Sementara de Villiers membelai Ruby yang masih terbius, Gillet membasuh paru-paru koala itu dengan larutan garam dan mengambil sampel yang segera dibawa ke laboratorium untuk dibiakkan. "Saya kira kami memiliki tingkat keberhasilan 70 persen untuk pneumonia pada bayi koala," ujarnya, saat Ruby didorong ke ruang rontgen. "Saya pikir si kecil ini akan selamat."

Keesokan sorenya Ruby pulang, memulihkan diri di tempat bermain bersama Luna.

Suatu pagi tidak lama setelah itu, de Villiers berangkat ke hutan belukar di dekat Danau Samsonvale, barat laut Brisbane, untuk menangkap Tee Vee, koala liar yang dipantau sang peneliti lebih dari setahun. Department of Environment and Resource Management merelokasi beberapa koala ke wilayah Tee Vee, dan de Villiers mencatat dampaknya terhadap populasi koala lokal. Sambil membawa penerima yang menyerupai antena TV lama, dia berjalan melalui hutan sekunder, mencari sinyal dari kalung-radio koala itu.

Dia akhirnya menangkap sinyal samar dan mengikutinya naik turun bukit sementara bunyi "bip" semakin nyaring.

"Ketemu!" katanya pada akhirnya. Bongkah abu-abu seukuran keranjang menemplok di sebuah cabang sejenis pohon eukaliptus pada ketinggian sekitar 15 meter.

Menangkap koala di ketinggian kanopi merupakan hal yang rumit. Pertama katapel raksasa melemparkan gulungan tali ke atas dahan pohon yang dekat dengan koala. Perlu mencoba berkali-kali sampai berhasil. Tali itu disambungkan ke tali panjat, yang kemudian ditarik ke atas dahan dan diikat kencang ke tanah. Lalu memasang tangga 10 meter ke pohon itu. Kemudian ada yang menaiki tangga, lalu dilanjutkan dengan memanjat tali perlahan-lahan, sambil membawa galah seperti seorang pemain trapeze.!break!

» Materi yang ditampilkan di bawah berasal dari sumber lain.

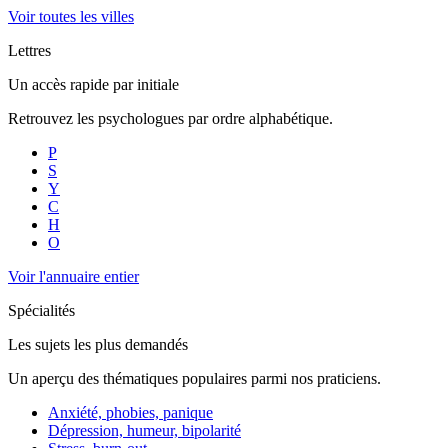
Voir toutes les villes
Lettres
Un accès rapide par initiale
Retrouvez les psychologues par ordre alphabétique.
P
S
Y
C
H
O
Voir l'annuaire entier
Spécialités
Les sujets les plus demandés
Un aperçu des thématiques populaires parmi nos praticiens.
Anxiété, phobies, panique
Dépression, humeur, bipolarité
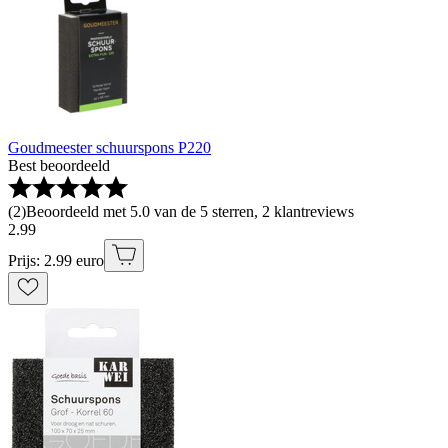
Goudmeester schuurspons P220
Best beoordeeld
(
2
)
Beoordeeld met 5.0 van de 5 sterren, 2 klantreviews
2
.
99
Prijs: 2.99 euro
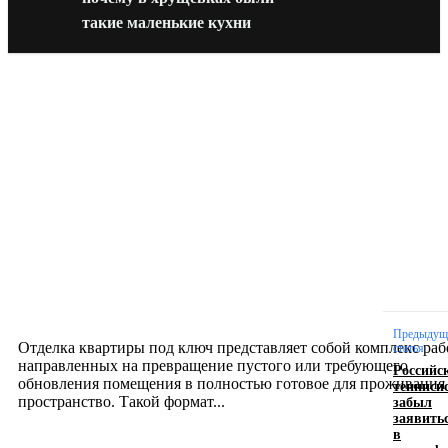
такие маленькие кухни
Новое на сайте
Интерьер
Отделка квартиры под ключ: современный подх
созданию комфортного пространства
12.07.2026
Предыдущ
Отделка квартиры под ключ представляет собой комплекс раб
статья
направленных на превращение пустого или требующего
Российс
обновления помещения в полностью готовое для проживания
тенниси
забыл
пространство. Такой формат...
заявить
в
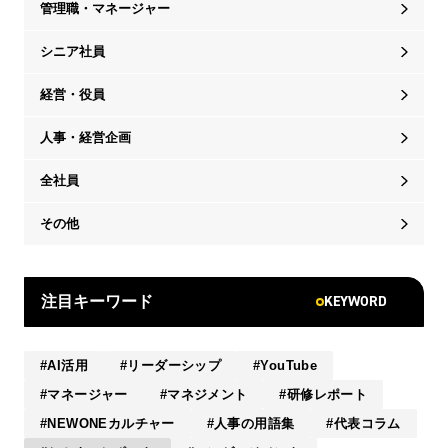
管理職・マネージャー
シニア社員
経営・役員
人事・経営企画
全社員
その他
KEYWORD
注目キーワード
AI活用
リーダーシップ
YouTube
マネージャー
マネジメント
研修レポート
NEWONEカルチャー
人事の用語集
代表コラム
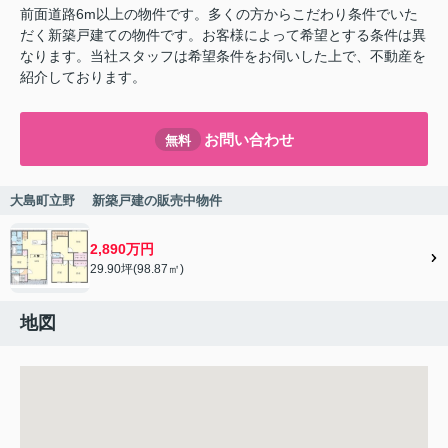
前面道路6m以上の物件です。多くの方からこだわり条件でいた
だく新築戸建ての物件です。お客様によって希望とする条件は異
なります。当社スタッフは希望条件をお伺いした上で、不動産を
紹介しております。
お問い合わせ
無料
大島町立野 新築戸建の販売中物件
2,890万円
29.90坪(98.87㎡)
地図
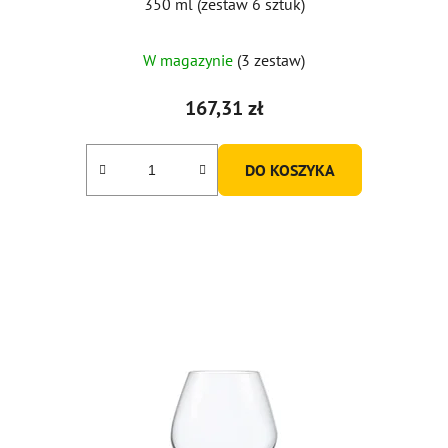
350 ml (zestaw 6 sztuk)
W magazynie
(3 zestaw)
167,31 zł
DO KOSZYKA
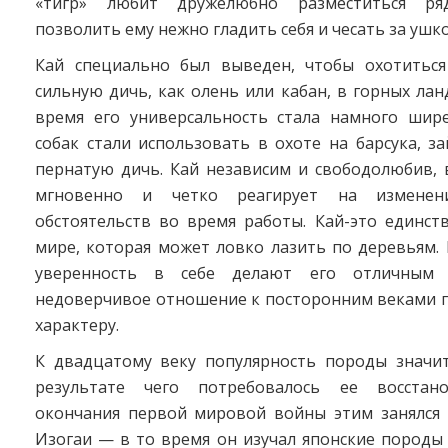
«тигр» любит дружелюбно разместиться ря
позволить ему нежно гладить себя и чесать за ушк
Кай специально был выведен, чтобы охотитьс
сильную дичь, как олень или кабан, в горных лан
время его универсальность стала намного шир
собак стали использовать в охоте на барсука, за
пернатую дичь. Кай независим и свободолюбив, 
мгновенно и четко реагирует на изменен
обстоятельств во время работы. Кай-это единст
мире, которая может ловко лазить по деревьям.
уверенность в себе делают его отличным 
недоверчивое отношение к посторонним веками п
характеру.
К двадцатому веку популярность породы значит
результате чего потребовалось ее восстано
окончания первой мировой войны этим занялся 
Изогаи — в то время он изучал японские породы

Orang itu tentu saja de Villiers. Dengan perlengkapan seperti pemanjat tebing, dia memanjat ke atas pohon selincah koala. Sambil bergantung di dahan, dia mencoba menggalah koala tersebut dengan mengibarkan plastik atau kain di ujung galah di atas kepala sang koala. Hal ini tidak disukai koala, dan Tee Vee mulai menuruni batang pohon itu.

Namun, Tee Vee, sebagaimana sebutan de Villiers, "bengal dan bandel." Setengah jalan, koala ini tidak menemukan dahan lagi dan dengan cerdik melompat ke pohon lain, dan proses itu harus dimulai lagi dari awal.

Kedua kalinya Tee Vee turun, dia panik pada ketinggian enam meter dari tanah, lalu melompat seperti bajing luncur. Sayangnya, koala bulat dan tidak bisa terbang. Tee Vee mendarat di tanah dan dengan cepat dibungkus dengan selimut. Dia menjerit, mencakar, dan menggigit.

Setelah Tee Vee dibius, de Villiers mulai bekerja. Dengan berbagai alat, dia mengukur semuanya mulai dari panjang tubuh koala hingga lebar tengkoraknya, ukuran dan keausan gigi hingga kualitas bulunya.

"Saya kira dia punya bayi," kata de Villiers tiba-tiba. Setelah mengucapkan hal itu, dia memasukkan jarinya ke dalam kantong yang menghadap ke bawah, membukanya, dan dengan hati-hati mengeluarkan makhluk asing sepanjang sepuluh sentimeter yang buta tanpa bulu dengan cakar tajam yang telah berkembang sempurna.

Dengan cekatan de Villiers memeriksa sang bayi dan kantong induknya kalau-kalau ada tanda penyakit atau kelainan, kemudian dengan pelan mengembalikan sang bayi ke dalam kantong induknya yang terlelap.

"Selama masih ada bayi-bayi yang sehat, masih ada harapan," bisiknya.